他坦白道,過去不太在意創作以外的事情,有時一些言行的確不太好,遇到別人的問候、拍照要求應予以更禮貌的回應,「作為一個 artist,可以影響到不同人,都要有 role model 的責任,一開始時我 realize 不到自己有這個責任,是一個做 artist 學到的東西。」

但是除此以外,無論拿了多少獎、有幾多 fans、開多少場演唱會,他自言生活仍是沒甚麼不同,如今仍是出門會搭地鐵,放假去 cafe,整天埋首家裡整歌的一個「四眼仔」,「沒有什麼改變,因為我由始至終給自己的 job description,都是整歌、整嘢(創作),其他都是 part of the job。

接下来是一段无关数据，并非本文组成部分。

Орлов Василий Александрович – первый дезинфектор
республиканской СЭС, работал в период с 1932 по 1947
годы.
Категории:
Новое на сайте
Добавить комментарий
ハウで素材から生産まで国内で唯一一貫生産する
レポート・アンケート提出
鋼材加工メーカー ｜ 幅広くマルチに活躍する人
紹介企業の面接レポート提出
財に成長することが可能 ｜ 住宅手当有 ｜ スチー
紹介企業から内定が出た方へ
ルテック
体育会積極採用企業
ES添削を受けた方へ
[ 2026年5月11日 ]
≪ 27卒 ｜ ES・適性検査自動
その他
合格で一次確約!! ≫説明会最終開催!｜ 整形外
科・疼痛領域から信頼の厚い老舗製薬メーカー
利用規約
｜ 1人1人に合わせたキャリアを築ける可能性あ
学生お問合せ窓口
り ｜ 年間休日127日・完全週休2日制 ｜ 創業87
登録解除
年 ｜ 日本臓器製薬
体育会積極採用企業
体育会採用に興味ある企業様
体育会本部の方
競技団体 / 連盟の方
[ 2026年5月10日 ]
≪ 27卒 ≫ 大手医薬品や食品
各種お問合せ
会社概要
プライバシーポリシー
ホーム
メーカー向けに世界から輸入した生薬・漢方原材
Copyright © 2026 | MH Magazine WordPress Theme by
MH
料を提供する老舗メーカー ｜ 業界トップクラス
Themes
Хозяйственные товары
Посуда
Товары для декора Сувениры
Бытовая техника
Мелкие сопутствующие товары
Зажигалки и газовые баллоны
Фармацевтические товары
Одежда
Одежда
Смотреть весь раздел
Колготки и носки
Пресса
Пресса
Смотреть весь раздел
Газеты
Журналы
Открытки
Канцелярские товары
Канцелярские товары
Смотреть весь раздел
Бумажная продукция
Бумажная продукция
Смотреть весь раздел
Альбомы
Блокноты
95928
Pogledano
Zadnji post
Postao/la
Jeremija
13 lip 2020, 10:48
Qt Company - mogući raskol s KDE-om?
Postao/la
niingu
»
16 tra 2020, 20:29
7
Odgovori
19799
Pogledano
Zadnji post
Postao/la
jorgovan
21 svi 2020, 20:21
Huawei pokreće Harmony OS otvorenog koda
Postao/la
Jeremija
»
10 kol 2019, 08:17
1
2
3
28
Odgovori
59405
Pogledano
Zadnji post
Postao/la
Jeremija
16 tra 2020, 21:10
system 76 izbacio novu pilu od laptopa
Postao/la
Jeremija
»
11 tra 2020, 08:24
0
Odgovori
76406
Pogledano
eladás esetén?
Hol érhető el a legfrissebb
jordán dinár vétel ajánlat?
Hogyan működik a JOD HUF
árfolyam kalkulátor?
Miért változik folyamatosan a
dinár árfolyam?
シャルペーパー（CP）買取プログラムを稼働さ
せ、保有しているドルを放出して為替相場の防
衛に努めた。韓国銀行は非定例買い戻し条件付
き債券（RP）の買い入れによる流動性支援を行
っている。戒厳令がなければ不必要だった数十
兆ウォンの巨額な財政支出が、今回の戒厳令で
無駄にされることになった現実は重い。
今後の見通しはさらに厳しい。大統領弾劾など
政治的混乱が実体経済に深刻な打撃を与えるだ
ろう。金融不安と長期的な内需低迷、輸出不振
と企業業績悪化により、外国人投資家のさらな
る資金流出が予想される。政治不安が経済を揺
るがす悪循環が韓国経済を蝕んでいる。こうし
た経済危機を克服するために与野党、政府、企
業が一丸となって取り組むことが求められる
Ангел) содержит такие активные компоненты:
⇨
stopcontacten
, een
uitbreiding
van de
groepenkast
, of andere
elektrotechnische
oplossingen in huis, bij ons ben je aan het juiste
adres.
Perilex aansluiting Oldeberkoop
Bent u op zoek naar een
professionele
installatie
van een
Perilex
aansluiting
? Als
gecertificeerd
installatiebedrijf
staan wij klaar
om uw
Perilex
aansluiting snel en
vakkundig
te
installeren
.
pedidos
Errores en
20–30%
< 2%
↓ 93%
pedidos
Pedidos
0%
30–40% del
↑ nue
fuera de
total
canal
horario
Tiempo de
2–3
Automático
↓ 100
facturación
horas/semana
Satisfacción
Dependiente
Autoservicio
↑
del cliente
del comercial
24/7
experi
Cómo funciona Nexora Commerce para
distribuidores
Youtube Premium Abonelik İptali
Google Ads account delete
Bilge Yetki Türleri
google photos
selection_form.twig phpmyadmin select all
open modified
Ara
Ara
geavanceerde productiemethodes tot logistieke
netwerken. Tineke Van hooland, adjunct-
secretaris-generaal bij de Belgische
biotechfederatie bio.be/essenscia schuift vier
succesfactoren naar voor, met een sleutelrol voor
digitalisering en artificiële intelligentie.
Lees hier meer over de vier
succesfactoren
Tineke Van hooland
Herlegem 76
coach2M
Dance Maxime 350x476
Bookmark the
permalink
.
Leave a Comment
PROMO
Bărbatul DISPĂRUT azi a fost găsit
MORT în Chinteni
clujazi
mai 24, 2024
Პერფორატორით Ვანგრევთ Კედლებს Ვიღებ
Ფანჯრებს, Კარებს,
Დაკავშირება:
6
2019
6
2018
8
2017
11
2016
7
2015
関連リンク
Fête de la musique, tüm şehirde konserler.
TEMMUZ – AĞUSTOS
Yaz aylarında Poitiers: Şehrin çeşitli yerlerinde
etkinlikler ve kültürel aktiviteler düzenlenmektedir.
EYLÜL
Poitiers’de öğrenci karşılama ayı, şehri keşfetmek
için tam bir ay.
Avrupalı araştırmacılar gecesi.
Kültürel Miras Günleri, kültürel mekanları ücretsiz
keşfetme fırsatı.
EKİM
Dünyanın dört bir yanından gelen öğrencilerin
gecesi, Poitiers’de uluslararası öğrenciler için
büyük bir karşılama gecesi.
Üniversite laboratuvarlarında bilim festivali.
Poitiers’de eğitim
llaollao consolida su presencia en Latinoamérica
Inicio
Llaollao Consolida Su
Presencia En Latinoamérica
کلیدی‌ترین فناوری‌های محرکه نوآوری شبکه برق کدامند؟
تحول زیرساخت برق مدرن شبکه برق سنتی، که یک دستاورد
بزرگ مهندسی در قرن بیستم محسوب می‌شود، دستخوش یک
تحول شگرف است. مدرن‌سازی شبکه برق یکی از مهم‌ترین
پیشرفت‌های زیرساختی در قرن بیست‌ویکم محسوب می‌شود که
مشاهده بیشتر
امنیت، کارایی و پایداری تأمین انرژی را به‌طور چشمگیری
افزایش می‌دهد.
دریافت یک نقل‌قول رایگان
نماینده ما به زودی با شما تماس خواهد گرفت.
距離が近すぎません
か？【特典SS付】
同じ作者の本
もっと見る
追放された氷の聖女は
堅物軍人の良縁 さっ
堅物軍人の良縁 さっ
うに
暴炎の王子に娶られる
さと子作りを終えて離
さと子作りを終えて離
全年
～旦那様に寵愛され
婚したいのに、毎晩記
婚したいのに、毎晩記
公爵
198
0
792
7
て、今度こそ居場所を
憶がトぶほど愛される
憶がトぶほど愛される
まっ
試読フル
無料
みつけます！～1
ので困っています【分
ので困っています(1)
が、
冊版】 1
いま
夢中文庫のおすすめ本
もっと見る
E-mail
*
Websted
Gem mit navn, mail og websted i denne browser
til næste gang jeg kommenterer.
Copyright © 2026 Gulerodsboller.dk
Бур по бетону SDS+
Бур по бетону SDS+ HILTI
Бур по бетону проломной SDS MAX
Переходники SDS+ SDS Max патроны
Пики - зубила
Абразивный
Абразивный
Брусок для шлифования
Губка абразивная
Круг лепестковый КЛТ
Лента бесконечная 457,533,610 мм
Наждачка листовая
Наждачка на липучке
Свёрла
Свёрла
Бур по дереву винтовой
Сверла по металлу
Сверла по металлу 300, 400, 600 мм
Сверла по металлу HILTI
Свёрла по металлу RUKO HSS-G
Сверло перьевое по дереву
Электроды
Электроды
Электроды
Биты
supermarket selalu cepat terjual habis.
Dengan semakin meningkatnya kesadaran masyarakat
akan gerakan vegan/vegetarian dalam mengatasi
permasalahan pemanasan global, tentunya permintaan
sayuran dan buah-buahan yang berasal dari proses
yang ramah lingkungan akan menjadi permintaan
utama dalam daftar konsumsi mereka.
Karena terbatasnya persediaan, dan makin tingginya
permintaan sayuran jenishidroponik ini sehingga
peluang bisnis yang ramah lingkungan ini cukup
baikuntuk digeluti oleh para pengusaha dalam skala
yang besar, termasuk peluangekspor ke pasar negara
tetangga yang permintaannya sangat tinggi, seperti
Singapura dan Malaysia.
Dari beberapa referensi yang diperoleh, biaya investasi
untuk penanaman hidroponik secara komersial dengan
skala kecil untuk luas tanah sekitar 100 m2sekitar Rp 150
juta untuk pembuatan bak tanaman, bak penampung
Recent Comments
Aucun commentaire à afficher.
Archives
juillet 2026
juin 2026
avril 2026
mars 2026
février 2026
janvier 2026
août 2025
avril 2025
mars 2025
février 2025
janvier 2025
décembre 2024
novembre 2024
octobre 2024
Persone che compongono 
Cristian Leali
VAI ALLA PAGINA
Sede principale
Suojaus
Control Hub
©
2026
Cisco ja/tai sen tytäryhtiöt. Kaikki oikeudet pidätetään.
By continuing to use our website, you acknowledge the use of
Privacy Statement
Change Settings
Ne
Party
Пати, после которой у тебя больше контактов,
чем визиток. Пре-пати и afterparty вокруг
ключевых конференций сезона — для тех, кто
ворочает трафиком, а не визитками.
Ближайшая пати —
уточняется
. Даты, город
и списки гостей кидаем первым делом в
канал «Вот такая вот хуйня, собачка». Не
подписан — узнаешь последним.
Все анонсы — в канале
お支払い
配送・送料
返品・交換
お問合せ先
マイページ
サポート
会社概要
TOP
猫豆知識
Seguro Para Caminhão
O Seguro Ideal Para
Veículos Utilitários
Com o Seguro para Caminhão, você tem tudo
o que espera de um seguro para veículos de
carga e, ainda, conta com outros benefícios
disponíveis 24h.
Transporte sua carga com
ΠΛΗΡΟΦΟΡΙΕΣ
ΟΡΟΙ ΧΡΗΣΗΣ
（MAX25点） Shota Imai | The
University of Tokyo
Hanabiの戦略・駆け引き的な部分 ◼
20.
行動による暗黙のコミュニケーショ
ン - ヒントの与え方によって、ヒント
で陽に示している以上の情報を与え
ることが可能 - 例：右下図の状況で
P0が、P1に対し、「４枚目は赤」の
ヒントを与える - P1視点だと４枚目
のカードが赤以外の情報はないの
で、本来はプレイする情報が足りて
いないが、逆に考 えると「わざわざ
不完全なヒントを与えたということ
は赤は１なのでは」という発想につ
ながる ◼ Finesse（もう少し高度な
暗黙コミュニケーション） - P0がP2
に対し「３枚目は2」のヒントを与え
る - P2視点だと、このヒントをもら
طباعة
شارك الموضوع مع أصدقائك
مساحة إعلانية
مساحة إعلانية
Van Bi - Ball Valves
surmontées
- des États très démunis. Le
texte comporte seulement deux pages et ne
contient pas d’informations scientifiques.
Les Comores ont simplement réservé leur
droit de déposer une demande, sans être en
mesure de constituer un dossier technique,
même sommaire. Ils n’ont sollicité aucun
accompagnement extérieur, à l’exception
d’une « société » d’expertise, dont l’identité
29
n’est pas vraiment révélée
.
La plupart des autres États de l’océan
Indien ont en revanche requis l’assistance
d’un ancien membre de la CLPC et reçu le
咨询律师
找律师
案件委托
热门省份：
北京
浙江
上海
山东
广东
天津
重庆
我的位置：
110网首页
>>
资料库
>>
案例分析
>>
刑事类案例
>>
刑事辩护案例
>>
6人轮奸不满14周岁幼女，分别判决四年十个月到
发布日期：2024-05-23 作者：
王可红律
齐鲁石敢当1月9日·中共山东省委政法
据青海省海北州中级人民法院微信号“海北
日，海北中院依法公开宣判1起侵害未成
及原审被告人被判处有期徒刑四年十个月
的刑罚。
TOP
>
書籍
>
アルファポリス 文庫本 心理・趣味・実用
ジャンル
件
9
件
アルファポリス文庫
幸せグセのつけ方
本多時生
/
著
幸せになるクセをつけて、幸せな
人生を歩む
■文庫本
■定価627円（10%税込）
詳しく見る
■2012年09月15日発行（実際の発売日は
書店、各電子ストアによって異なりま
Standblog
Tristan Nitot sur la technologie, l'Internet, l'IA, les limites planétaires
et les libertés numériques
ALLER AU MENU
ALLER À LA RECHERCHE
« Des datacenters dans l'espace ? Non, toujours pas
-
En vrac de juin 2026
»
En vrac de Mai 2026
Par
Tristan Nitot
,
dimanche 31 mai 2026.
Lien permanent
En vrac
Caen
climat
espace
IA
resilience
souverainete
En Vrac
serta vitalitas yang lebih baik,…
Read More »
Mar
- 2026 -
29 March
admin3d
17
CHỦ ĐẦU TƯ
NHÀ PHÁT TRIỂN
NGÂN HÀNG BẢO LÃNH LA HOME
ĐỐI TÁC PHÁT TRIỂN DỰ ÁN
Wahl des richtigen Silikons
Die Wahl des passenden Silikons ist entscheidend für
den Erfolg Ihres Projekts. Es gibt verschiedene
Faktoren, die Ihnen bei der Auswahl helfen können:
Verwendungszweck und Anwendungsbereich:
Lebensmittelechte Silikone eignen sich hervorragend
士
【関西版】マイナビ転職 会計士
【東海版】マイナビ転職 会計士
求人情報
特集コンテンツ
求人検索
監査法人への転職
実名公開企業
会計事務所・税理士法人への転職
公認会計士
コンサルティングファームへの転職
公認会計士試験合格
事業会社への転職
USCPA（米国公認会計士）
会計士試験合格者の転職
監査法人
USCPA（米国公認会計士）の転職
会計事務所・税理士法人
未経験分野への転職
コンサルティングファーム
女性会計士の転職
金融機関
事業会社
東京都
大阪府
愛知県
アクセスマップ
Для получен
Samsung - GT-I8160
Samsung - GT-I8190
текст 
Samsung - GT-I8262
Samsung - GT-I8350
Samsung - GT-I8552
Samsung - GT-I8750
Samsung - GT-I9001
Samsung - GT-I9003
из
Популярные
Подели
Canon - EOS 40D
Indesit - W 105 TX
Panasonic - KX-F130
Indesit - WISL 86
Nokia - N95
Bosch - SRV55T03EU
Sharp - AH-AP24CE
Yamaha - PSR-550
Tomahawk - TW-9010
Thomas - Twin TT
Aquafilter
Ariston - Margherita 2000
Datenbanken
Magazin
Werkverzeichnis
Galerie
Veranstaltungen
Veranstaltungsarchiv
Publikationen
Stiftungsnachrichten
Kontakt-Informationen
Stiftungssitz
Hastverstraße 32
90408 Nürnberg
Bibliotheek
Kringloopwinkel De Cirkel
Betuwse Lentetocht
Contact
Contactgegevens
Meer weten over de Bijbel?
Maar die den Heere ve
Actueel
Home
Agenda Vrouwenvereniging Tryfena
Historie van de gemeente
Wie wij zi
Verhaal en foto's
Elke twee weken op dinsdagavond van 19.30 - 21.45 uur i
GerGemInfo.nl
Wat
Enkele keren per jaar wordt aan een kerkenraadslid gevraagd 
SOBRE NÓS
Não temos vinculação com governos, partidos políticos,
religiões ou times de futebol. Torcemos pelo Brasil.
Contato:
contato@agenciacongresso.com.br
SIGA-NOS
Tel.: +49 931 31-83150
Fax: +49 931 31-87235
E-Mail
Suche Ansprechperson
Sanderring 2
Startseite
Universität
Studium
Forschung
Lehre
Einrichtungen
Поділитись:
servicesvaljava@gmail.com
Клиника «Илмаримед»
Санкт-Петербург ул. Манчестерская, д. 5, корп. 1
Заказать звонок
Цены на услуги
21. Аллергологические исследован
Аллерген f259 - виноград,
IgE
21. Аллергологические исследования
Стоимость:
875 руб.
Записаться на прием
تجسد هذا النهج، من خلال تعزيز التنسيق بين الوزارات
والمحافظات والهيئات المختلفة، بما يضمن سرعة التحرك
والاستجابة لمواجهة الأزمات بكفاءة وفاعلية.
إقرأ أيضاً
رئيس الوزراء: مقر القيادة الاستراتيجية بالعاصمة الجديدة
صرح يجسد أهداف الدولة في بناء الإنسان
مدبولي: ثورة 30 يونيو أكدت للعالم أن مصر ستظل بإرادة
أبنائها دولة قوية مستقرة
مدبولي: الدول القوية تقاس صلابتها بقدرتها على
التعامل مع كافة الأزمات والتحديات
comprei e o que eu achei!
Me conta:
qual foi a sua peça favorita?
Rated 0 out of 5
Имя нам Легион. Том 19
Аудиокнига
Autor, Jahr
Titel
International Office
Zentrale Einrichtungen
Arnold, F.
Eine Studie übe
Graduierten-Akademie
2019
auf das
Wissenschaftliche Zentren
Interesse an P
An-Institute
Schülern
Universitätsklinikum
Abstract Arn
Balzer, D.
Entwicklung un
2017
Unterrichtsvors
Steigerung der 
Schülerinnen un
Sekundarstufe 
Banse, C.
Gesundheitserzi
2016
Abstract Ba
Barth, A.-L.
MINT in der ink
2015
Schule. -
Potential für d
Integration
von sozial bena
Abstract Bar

」

confidence

由入行之初已被形容是 up-and-coming 的新星,身上自帶一股彷如與生俱來的自信,曾在訪問中和應姜濤,要讓香港音樂成為「亞洲第一」,出道僅一年就在 Star Hall 開個人專場《November Rain》,喻意「滋潤香港這片文化沙漠,讓鮮花能夠生長」,志氣滿滿。今年 3 月發布〈你都不知道 自己有多好〉時,他卻在一個 IG post 寫道,沒想過上天賦予的「自信」有天會突然消失,像蜘蛛俠失去超能力那樣。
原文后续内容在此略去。